At 66 years old, Denise Danner had a “history of erratic behavior,” according to her neighbors. On Tuesday, police were called to her Bronx apartment because she was naked and wielding a pair of scissors. A police sergeant who responded to the scene was able to talk the woman into dropping the scissors without harming her but, according to the New York Police Department, the woman then approached the officer with a bat after dropping the scissors. The officer then shot Danner in the torso. She was transported to a local medical center, where she died.
The officer, Hugh Barry, is an eight-year veteran of the department. He has been placed on "modified assignment," meaning he is stripped of his badge and gun pending an investigation,CNN reported.
The investigation, conducted by the department's force investigation division, will seek to determine why Barry opted for his service revolver over his Taser, [New York Police Department assistant chief Larry] Nikunen said.

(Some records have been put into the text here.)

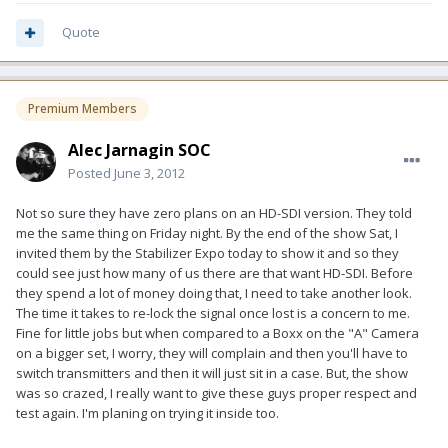
Quote
Premium Members
Alec Jarnagin SOC
Posted
June 3, 2012
Not so sure they have zero plans on an HD-SDI version. They told
me the same thing on Friday night. By the end of the show Sat, I
invited them by the Stabilizer Expo today to show it and so they
could see just how many of us there are that want HD-SDI. Before
they spend a lot of money doing that, I need to take another look.
The time it takes to re-lock the signal once lost is a concern to me.
Fine for little jobs but when compared to a Boxx on the "A" Camera
on a bigger set, I worry, they will complain and then you'll have to
switch transmitters and then it will just sit in a case. But, the show
was so crazed, I really want to give these guys proper respect and
test again. I'm planing on trying it inside too.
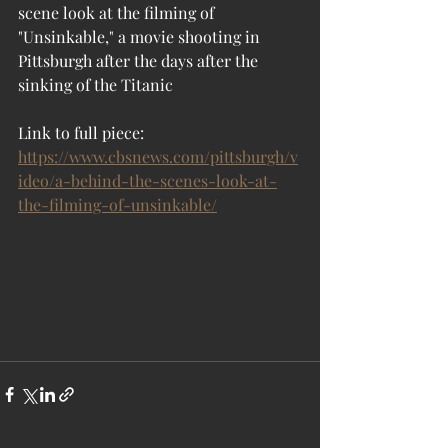
scene look at the filming of 
"Unsinkable," a movie shooting in 
Pittsburgh after the days after the 
sinking of the Titanic
Link to full piece:  
https://www.cbsnews.com/pittsburgh/v
ideo/a-behind-the-scenes-look-at-
the-filming-of-unsinkable/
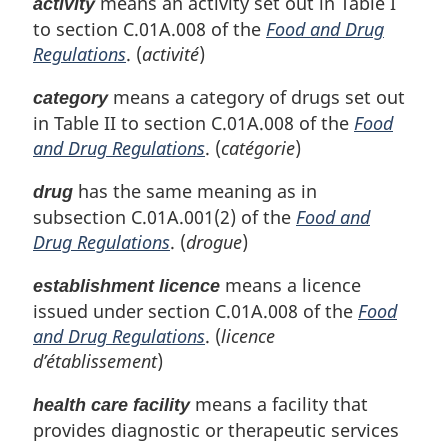
means an activity set out in Table I
activity
n
to section C.01A.008 of the
Food and Drug
a
l
Regulations
. (
activité
)
n
o
means a category of drugs set out
category
t
in Table II to section C.01A.008 of the
Food
e
and Drug Regulations
. (
catégorie
)
:
has the same meaning as in
drug
subsection C.01A.001(2) of the
Food and
Drug Regulations
. (
drogue
)
means a licence
establishment licence
issued under section C.01A.008 of the
Food
and Drug Regulations
. (
licence
d’établissement
)
means a facility that
health care facility
provides diagnostic or therapeutic services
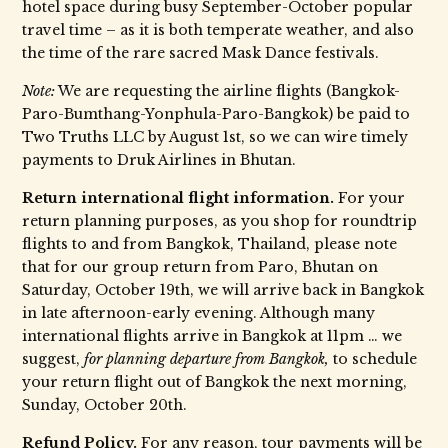
hotel space during busy September-October popular
travel time – as it is both temperate weather, and also
the time of the rare sacred Mask Dance festivals.
Note:
We are requesting the airline flights (Bangkok-
Paro-Bumthang-Yonphula-Paro-Bangkok) be paid to
Two Truths LLC by August 1st, so we can wire timely
payments to Druk Airlines in Bhutan.
Return international flight information.
For your
return planning purposes, as you shop for roundtrip
flights to and from Bangkok, Thailand, please note
that for our group return from Paro, Bhutan on
Saturday, October 19th, we will arrive back in Bangkok
in late afternoon-early evening. Although many
international flights arrive in Bangkok at 11pm … we
suggest,
for planning departure from Bangkok,
to schedule
your return flight out of Bangkok the next morning,
Sunday, October 20th.
Refund Policy.
For any reason, tour payments will be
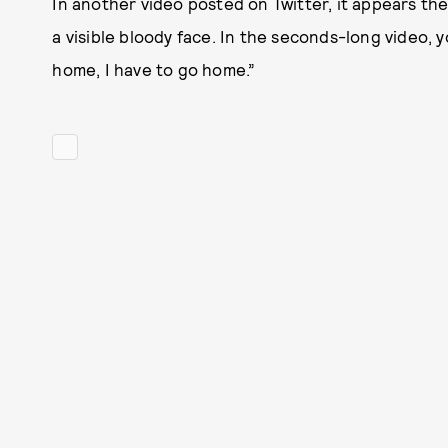
In another video posted on Twitter, it appears t
a visible bloody face. In the seconds-long video, 
home, I have to go home.”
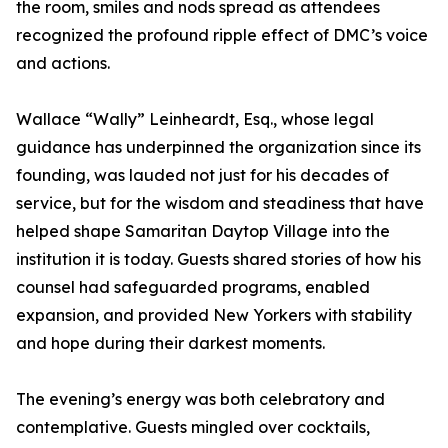
the room, smiles and nods spread as attendees
recognized the profound ripple effect of DMC’s voice
and actions.
Wallace “Wally” Leinheardt, Esq., whose legal
guidance has underpinned the organization since its
founding, was lauded not just for his decades of
service, but for the wisdom and steadiness that have
helped shape Samaritan Daytop Village into the
institution it is today. Guests shared stories of how his
counsel had safeguarded programs, enabled
expansion, and provided New Yorkers with stability
and hope during their darkest moments.
The evening’s energy was both celebratory and
contemplative. Guests mingled over cocktails,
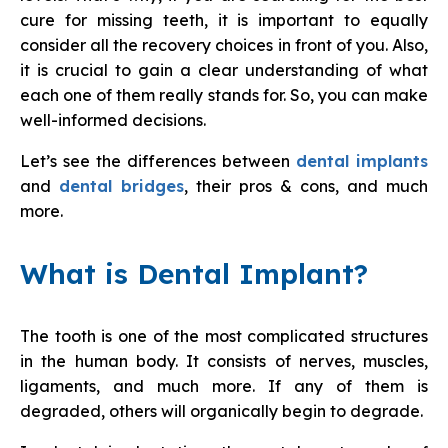
cure for missing teeth, it is important to equally
consider all the recovery choices in front of you. Also,
it is crucial to gain a clear understanding of what
each one of them really stands for. So, you can make
well-informed decisions.
Let’s see the differences between
dental implants
and
dental bridges
, their pros & cons, and much
more.
What is Dental Implant?
The tooth is one of the most complicated structures
in the human body. It consists of nerves, muscles,
ligaments, and much more. If any of them is
degraded, others will organically begin to degrade.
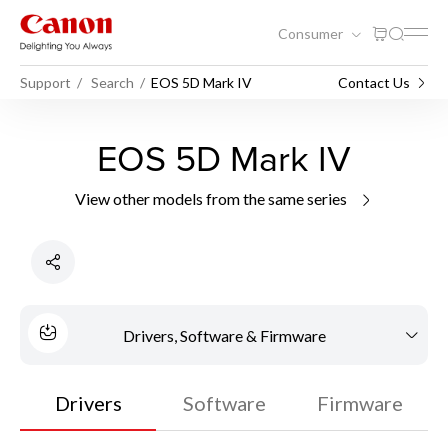
Consumer
Support
Search
EOS 5D Mark IV
Contact Us
EOS 5D Mark IV
View other models from the same series
Drivers, Software & Firmware
Drivers
Software
Firmware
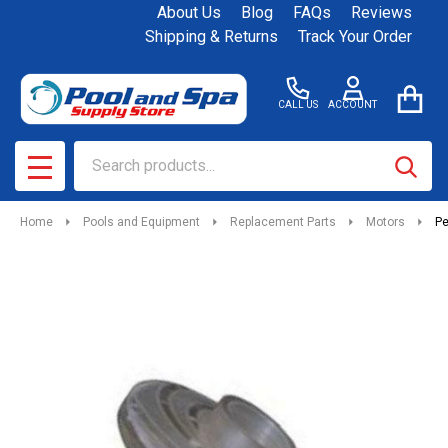
About Us
Blog
FAQs
Reviews
Shipping & Returns
Track Your Order
CALL US
ACCOUNT
Search
SEAR
MENU
Home
Pools and Equipment
Replacement Parts
Motors
Pe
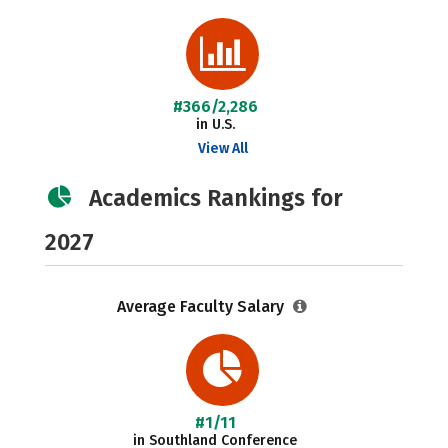
#366/2,286
in U.S.
View All
Academics Rankings for
2027
Average Faculty Salary
#1/11
in Southland Conference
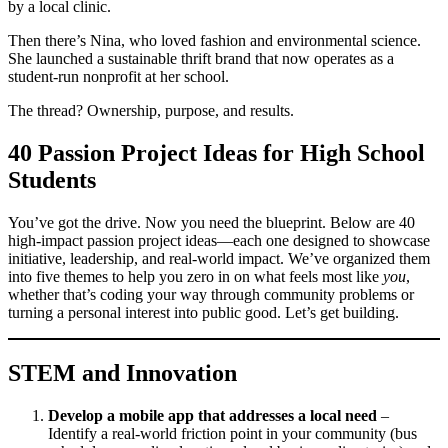
by a local clinic.
Then there’s Nina, who loved fashion and environmental science.
She launched a sustainable thrift brand that now operates as a
student-run nonprofit at her school.
The thread? Ownership, purpose, and results.
40 Passion Project Ideas for High School
Students
You’ve got the drive. Now you need the blueprint. Below are 40
high-impact passion project ideas—each one designed to showcase
initiative, leadership, and real-world impact. We’ve organized them
into five themes to help you zero in on what feels most like
you
,
whether that’s coding your way through community problems or
turning a personal interest into public good. Let’s get building.
STEM and Innovation
Develop a mobile app that addresses a local need
–
Identify a real-world friction point in your community (bus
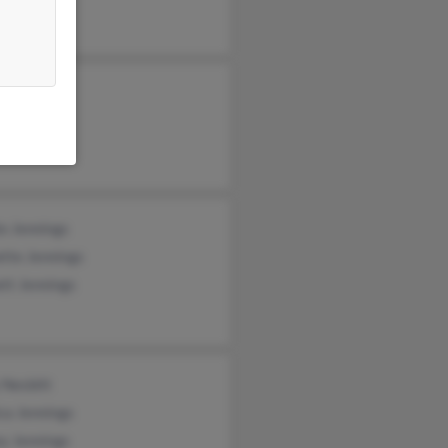
e Jennings
tte Jennings
tt Jennings
 Nesbitt
ca Jennings
y Jennings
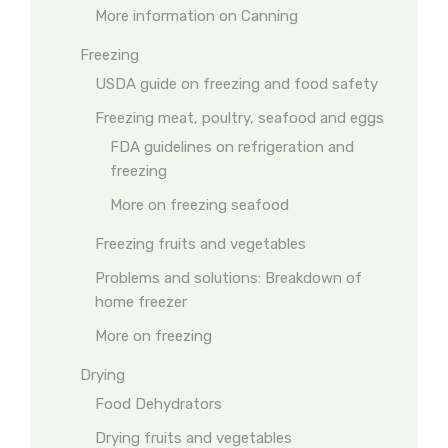
More information on Canning
Freezing
USDA guide on freezing and food safety
Freezing meat, poultry, seafood and eggs
FDA guidelines on refrigeration and
freezing
More on freezing seafood
Freezing fruits and vegetables
Problems and solutions: Breakdown of
home freezer
More on freezing
Drying
Food Dehydrators
Drying fruits and vegetables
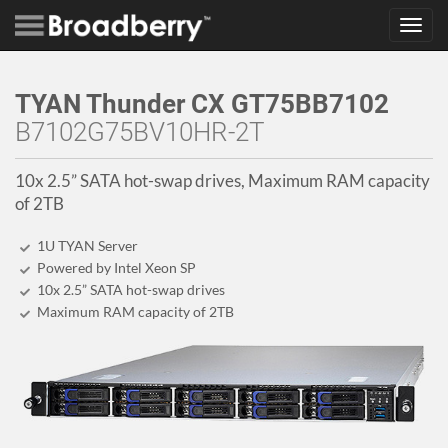
Toggl
navig
TYAN Thunder CX GT75BB7102
B7102G75BV10HR-2T
10x 2.5” SATA hot-swap drives, Maximum RAM capacity
of 2TB
1U TYAN Server
Powered by Intel Xeon SP
10x 2.5” SATA hot-swap drives
Maximum RAM capacity of 2TB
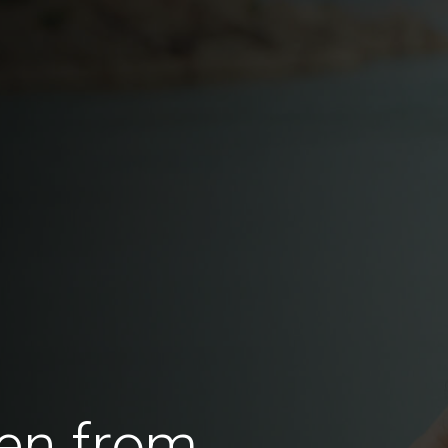
en from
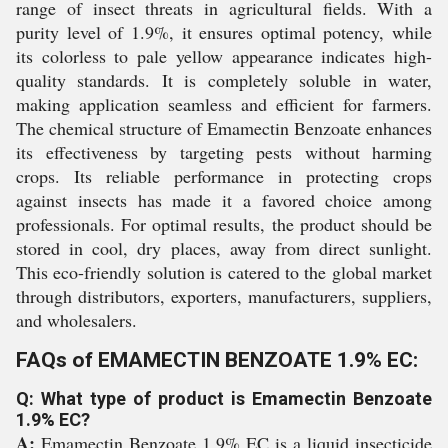
range of insect threats in agricultural fields. With a
purity level of 1.9%, it ensures optimal potency, while
its colorless to pale yellow appearance indicates high-
quality standards. It is completely soluble in water,
making application seamless and efficient for farmers.
The chemical structure of Emamectin Benzoate enhances
its effectiveness by targeting pests without harming
crops. Its reliable performance in protecting crops
against insects has made it a favored choice among
professionals. For optimal results, the product should be
stored in cool, dry places, away from direct sunlight.
This eco-friendly solution is catered to the global market
through distributors, exporters, manufacturers, suppliers,
and wholesalers.
FAQs of EMAMECTIN BENZOATE 1.9% EC:
Q: What type of product is Emamectin Benzoate
1.9% EC?
A:
Emamectin Benzoate 1.9% EC is a liquid insecticide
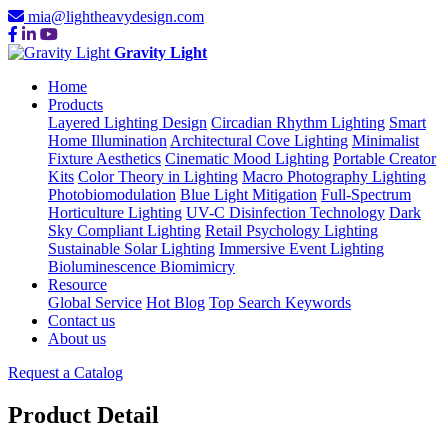
mia@lightheavydesign.com
Gravity Light
Home
Products
Layered Lighting Design
Circadian Rhythm Lighting
Smart
Home Illumination
Architectural Cove Lighting
Minimalist
Fixture Aesthetics
Cinematic Mood Lighting
Portable Creator
Kits
Color Theory in Lighting
Macro Photography Lighting
Photobiomodulation
Blue Light Mitigation
Full-Spectrum
Horticulture Lighting
UV-C Disinfection Technology
Dark
Sky Compliant Lighting
Retail Psychology Lighting
Sustainable Solar Lighting
Immersive Event Lighting
Bioluminescence Biomimicry
Resource
Global Service
Hot Blog
Top Search Keywords
Contact us
About us
Request a Catalog
Product Detail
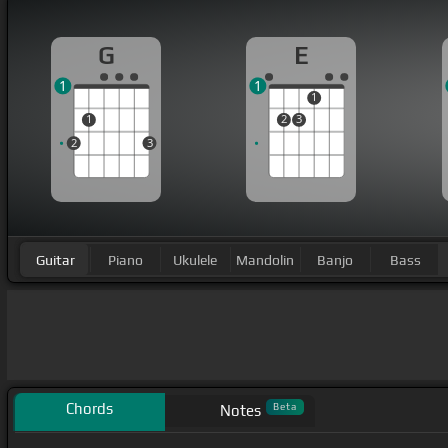
G
E
1
1
1
1
2
3
2
3
Guitar
Piano
Ukulele
Mandolin
Banjo
Bass
Chords
Beta
Notes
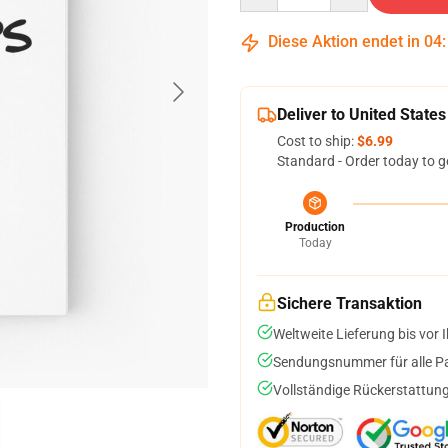
Diese Aktion endet in
04
Deliver to United States
Cost to ship:
$6.99
Standard - Order today to g
Production
Today
Sichere Transaktion
Weltweite Lieferung bis vor I
Sendungsnummer für alle Pak
Vollständige Rückerstattung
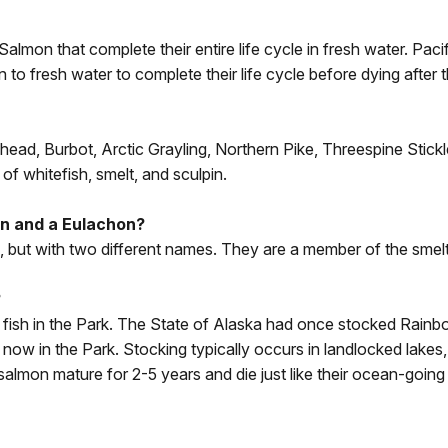
Salmon that complete their entire life cycle in fresh water. Pa
n to fresh water to complete their life cycle before dying after
head, Burbot, Arctic Grayling, Northern Pike, Threespine Stic
of whitefish, smelt, and sculpin.
an and a Eulachon?
h, but with two different names. They are a member of the smelt
?
fish in the Park. The State of Alaska had once stocked Rainbo
now in the Park. Stocking typically occurs in landlocked lakes,
salmon mature for 2-5 years and die just like their ocean-goin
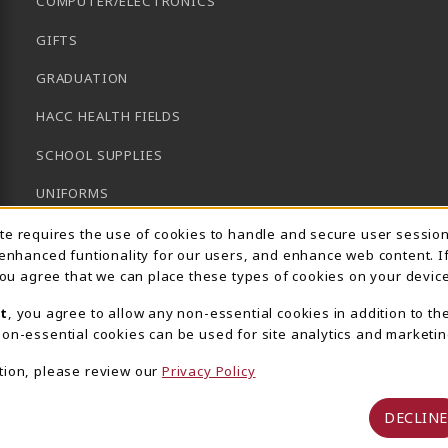
COMPUTER/ELECTRONICS
GIFTS
GRADUATION
HACC HEALTH FIELDS
SCHOOL SUPPLIES
UNIFORMS
Usage Notification
GENERAL BOOKS
ite requires the use of cookies to handle and secure user sessio
 enhanced funtionality for our users, and enhance web content. I
CLEARANCE
 you agree that we can place these types of cookies on your device
View All Departments
t
, you agree to allow any non-essential cookies in addition to th
on-essential cookies can be used for site analytics and marketin
tion, please review our
Privacy Policy
DECLINE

In a statement, Bronx Borough President Ruben Diaz Jr. called the shooting "an outrage," and accused the police department of "excessive force" against Danner.
"While I certainly understand the hard work that our police officers undertake to keep the streets of our city safe every single day, I also know what excessive force looks like," Diaz said. "This elderly woman was known to the police department, yet the officer involved in this shooting failed to use discretion to either talk her down from her episode or, barring that, to use his stun gun."
"That is totally unacceptable," he added.
"We failed," [NYPD Commissioner James ] O'Neill said on Wednesday, according to CBS New York. "We do have policies and procedures for handling emotionally disturbed people. It looks like that some of those procedures were not followed."
New York Mayor Bill de Blasio said the shooting was tragic and unacceptable. “It should never have happened,” de Blasio said during a news conference Wednesday afternoon. “The NYPD’s job is to protect life.”
The case sounds eerily similar to that of Eleanor Bumpers in 1983. Bumpers was a 66-year-old Bronx resident who had allegedly made hostile threats against city housing authority workers. Police were called, and later stated that Bumpers came at them with a knife. She was shot twice with a shotgun. Evidence presented to a grand jury stated that the first shot hit Bumpers in the hand in which she held the knife but she continued “forward movement.” The officer who fired the fatal shots, Stephen Sullivan, was indicted for manslaughter, a charge which was later dropped by a judge.
Both Bumpers and Danner were black, and both Sullivan and Barry are white.